Bernard Marx y Lenina Crowne, igual que todos los demás ciudadanos de Un mundo feliz, consumen habitualmente soma, una droga “con todas las ventajas del cristianismo y del alcohol y ninguno de sus defectos”. También para ellos la felicidad es un asunto de química: un gramo a tiempo y se puede afrontar lo que sea (incluso un fin de semana). Greenberg no critica en su polémico libro que se les administre antidepresivos a quienes los necesitan: no es lo mismo la terrible enfermedad tan magistralmente descrita por William Styron en su libro Esa visible oscuridad que el malestar -mezcla de aburrimiento y frustración personal- que conduce a Emma Bovary al suicidio, o que la náusea metafísica y sartreana de Antoine Roquentin. En una época en la que arrecia la ofensiva contra las terapias de la palabra (y especialmente contra el psicoanálisis), Greenberg las reivindica como alternativa al muy rentable imperialismo de la farmacopea. Dejando claro, también, frente a la mitificación ideológica de la felicidad como pretendido estado natural de los seres humanos, que el sufrimiento forma parte de la vida y es factor fundamental de crecimiento y transformación personal.
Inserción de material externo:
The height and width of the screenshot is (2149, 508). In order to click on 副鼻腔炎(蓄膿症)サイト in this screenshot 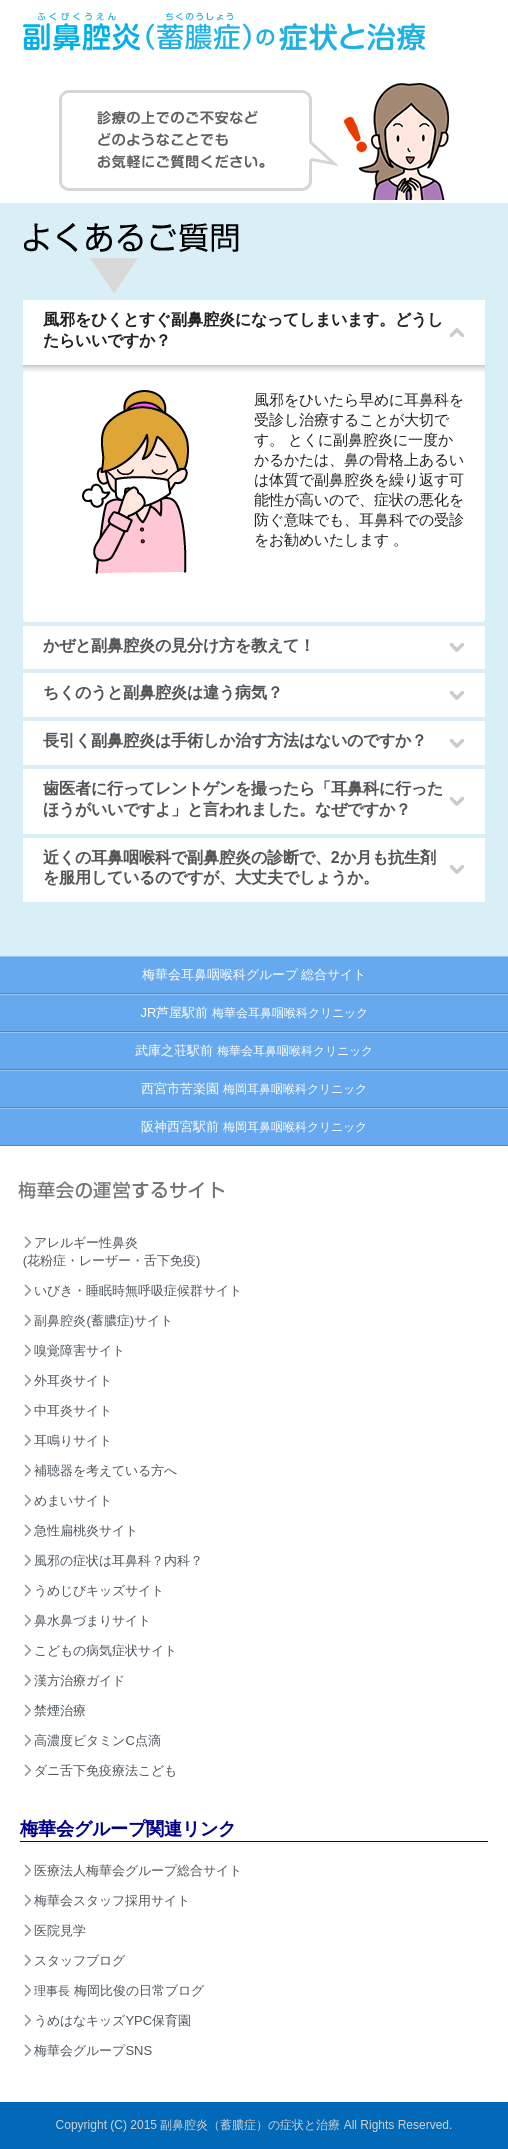, I will do `click(98, 1320)`.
* La pintura, cuyo nombre he intentado averiguar infructuosamente, pertenece a Vincent Van Gogh.

5 comentarios:

Niamm dijo...

la felicidad vale como 150 pesos por 8 horas y se llama Dietilamida de Ácido Lisérgico...
adoro tu blog!

casa da poesia dijo...

...qué espoesia?!...

salud!

Anónimo dijo...

Hola.
Estaba buscando egresados o estudiantes de la Lic. en Letras Latinoamericanas de la UAEMex.
Te escribo porque me gustaría estudiar esa carrera. ¿Podrías hablarme un poco de ella? ¿Por qué te decidiste a estudiarla?

Agregué tu correo al msn messenger. No recuerdo de dónde lo saqué. Seguramente de la misma página que me trajo hasta tu blog.

Escribeme. Puedes encontrar mi dirección de email en mi blog.

Saludos

Cristian

Margarita dijo...

Hola, Niamm:

Muchas gracias por seguir leyendo el blog, veo que no es el único comentario que has escrito. No estoy segura del costo de la felicidad: quedamos que le pierdo la confianza a la cafeína, a la nicotina, al chocolate, a casi todas esas cosas que me han mantenido periódicamente viva. Sin embargo, tener lectores me hace sentir viva. Así que, otra vez, muchas gracias.

Margarita dijo...

Hola, Cristian:

¡Qué curioso! No soy precisamente el ejemplar perfecto de la Facultad de Humanidades, pero intentaré convencerte de que estudies ahí, jeje. Me llegó tu solicitud al messenger, pero nunca admito a gente que no conozco, por que luego ocurren incidentes desagradables. En fin, te agregaré a través de tu blog y estaremos en contacto.